Hacker News new | ask | show | jobs
by barryhoodlum 1991 days ago
Doesn't it? You can google "how to make iphone app" (or whatever) and get a wealth of videos, blog posts, guides, tutorials, github repositories. You can join online communities to learn and ask questions. You can download all the tools for free.

My early days of programming were tinkering in BASIC and asking my parents to buy me "Learn C in 24 days" type books and hoping the compilers on the bundled CD would actually work. I had very few resources and had nobody to ask if I got stuck, except for other kids who didn't know much more than me. Seems a lot better now.

2 comments

>I had very few resources and had nobody to ask if I got stuck

That's exactly the self-learning experience.
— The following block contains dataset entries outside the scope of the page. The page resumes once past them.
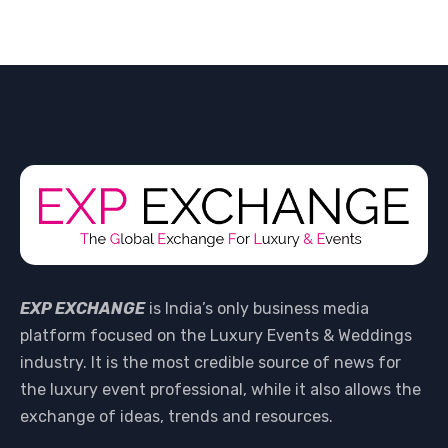
EXP EXCHANGE
is India’s only business media
platform focused on the Luxury Events & Weddings
industry. It is the most credible source of news for
the luxury event professional, while it also allows the
exchange of ideas, trends and resources.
You had simple foundations that demanded to be explored and conquered. My first programming book was a ~700 page Java tome because that was the hot thing. After I had read it start to finish I realized that I still don't know what programming is. Then I read K&R and the scales fell from my eyes. Programming is so simple and elegant! The OOP approach of Java teaches you to just put the things you think of into classes, which is like being handed a blank piece of paper. C has an internal logic and an emergent structure of possibility because it reveals limitations. This is even more so the case for BASIC. Nowadays getting into programming seems far worse than 2000's Java. Everything is a library, everything is answered on Google, all the languages are feature-rich and opaque, any computer is fast enough for the worst code. Why bother if there is nowhere to go?

The main restriction when I was starting out was the cost. Now pretty much any language you want to use is just a download away.